いか@ 武相境斜面寓 『看猫録』

Across a Death Valley with my own Distillted Resentment

今日の看猫 20090919

2009年09月20日 17時40分43秒 | ねこ

けなげにも獲物を見せにきた殊勝なうめちゃん。

村上春樹、『羊をめぐる冒険』における蝗害(こうがい)

 いなごの大群は山を越えてやってきた。はじめのうち、それは巨大な暗雲に見えた。次にぶうんという地鳴りがやってきた。いったい何が起ころうとしているのか、誰にもわからなかった。アイヌの青年だけがそれを知っていた。彼は男たちに命じて畑のあちこちに火を焚かせた。洗いざらいの家具に洗いざらいの石油をかけて火をつけた。そして女たちには鍋をもたせ、すりこぎで力いっぱい叩かせた。彼は(あとで誰もが認めたように)やれることはやったのだ。しかし全ては無駄だった。何十万といういなごは畑に降りて作物を思う存分食い荒らした。あとには何ひとつ残らなかった。
 いなごが去ってしまうと青年は畑につっぷして泣いた。農民たちは誰もなかなかった。彼らは死んだいなごをひとまとめにして焼き、焼き終わるとすぐに開墾のつづきにかかった。

 『羊をめぐる冒険』、羊をめぐる冒険III、1 十二滝町の誕生と発展と転落 (初出1982年、「群像」)


 『羊をめぐる冒険』において津軽からの借金に追われた"食い詰め者ども/逃亡者"がアイヌ青年を雇い旭川より奥地に入植したのが明治13年。史実としての北海道の蝗(いなご)大発生も明治13年である。 

 そして八月四日、思いがけないイナゴ(蝗、殿様バッタ)の大群におそわれた。

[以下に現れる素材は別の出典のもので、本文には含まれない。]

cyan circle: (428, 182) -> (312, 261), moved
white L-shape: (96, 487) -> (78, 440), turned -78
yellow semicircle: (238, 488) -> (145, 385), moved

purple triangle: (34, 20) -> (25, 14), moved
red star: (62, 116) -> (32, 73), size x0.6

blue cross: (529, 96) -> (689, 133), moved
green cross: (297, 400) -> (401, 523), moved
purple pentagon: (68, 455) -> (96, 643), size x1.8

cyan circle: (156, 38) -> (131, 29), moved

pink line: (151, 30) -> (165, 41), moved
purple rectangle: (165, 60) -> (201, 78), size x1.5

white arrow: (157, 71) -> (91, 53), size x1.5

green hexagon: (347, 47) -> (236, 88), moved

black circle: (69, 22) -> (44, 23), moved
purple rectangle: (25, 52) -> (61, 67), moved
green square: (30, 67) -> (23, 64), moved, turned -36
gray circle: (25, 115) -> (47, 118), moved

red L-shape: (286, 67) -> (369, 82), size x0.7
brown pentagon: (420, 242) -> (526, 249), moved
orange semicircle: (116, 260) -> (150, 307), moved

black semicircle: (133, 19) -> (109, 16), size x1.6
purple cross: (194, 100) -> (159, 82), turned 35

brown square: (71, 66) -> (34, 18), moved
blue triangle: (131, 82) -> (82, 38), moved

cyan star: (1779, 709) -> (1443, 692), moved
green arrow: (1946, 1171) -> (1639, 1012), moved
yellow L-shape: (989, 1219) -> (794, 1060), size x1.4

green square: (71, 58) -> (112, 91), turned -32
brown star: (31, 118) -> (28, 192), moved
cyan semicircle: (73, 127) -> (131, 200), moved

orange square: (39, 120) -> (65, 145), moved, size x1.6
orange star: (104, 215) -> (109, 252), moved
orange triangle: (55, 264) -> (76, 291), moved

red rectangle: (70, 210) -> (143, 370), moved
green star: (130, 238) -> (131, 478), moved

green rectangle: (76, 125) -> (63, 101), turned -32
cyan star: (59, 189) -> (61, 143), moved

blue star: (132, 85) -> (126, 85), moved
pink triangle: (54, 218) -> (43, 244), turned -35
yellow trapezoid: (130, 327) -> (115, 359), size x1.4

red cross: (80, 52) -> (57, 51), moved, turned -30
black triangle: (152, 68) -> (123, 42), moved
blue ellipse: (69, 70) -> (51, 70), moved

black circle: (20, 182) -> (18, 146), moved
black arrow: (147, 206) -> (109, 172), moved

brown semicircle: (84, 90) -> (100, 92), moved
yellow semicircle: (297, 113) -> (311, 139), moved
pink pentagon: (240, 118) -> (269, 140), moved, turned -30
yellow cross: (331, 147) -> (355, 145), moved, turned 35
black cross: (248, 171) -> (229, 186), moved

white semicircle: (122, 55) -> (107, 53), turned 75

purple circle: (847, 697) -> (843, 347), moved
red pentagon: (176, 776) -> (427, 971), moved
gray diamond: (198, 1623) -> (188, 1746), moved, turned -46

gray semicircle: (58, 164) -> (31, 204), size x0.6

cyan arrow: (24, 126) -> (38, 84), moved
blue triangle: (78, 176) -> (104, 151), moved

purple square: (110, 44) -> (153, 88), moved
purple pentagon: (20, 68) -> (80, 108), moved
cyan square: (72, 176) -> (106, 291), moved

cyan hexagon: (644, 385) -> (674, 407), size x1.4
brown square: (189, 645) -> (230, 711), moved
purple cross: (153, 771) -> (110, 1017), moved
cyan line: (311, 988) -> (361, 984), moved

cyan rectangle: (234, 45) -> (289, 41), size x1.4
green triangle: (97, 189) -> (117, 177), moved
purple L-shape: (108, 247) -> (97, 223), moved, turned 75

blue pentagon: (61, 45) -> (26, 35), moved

南方から天を真っ黒にして来襲したイナゴに、移民たちは石油缶をたたき、たいまつをたいたが効果はなかった。イナゴが去ったあとは、緑がすべて消えた。

榎本守恵、『北海道の歴史』、北海道新聞社、1981年


■蛇足ながら、榎本守恵さんは1925年北海道に生まれる、1951年東京文理科大学*史学科卒業、<現在>北海道教育大学教授、とある。この現在とは1981年の時点のことだ。

一方、『羊をめぐる冒険』において参照される郷土史本の著者は昭和十五年・十二滝町生まれ、北海道大学文学部を卒業後郷土史家と活躍、とある。という設定。そして、村上の文章を抜き書きしよう;

しかしこの本(十二滝町史)の考える「現在」とは一九七〇年のことであって、本当の現在ではない。本当の現在とは一九七八年十月のことである。しかしひとつの町の通史を書くからにはやはり最後に「現在」を持ってくる必要に迫られる。たとえその現在がすぐに現在性を失うとしても、現在が現在であるという事実は誰にも否定できないからである。現在が現在であることをやめてしまえば歴史は歴史でなくなってしまう。 

▼ちなみに、うめちゃんの獲物はカマキリです。念のため。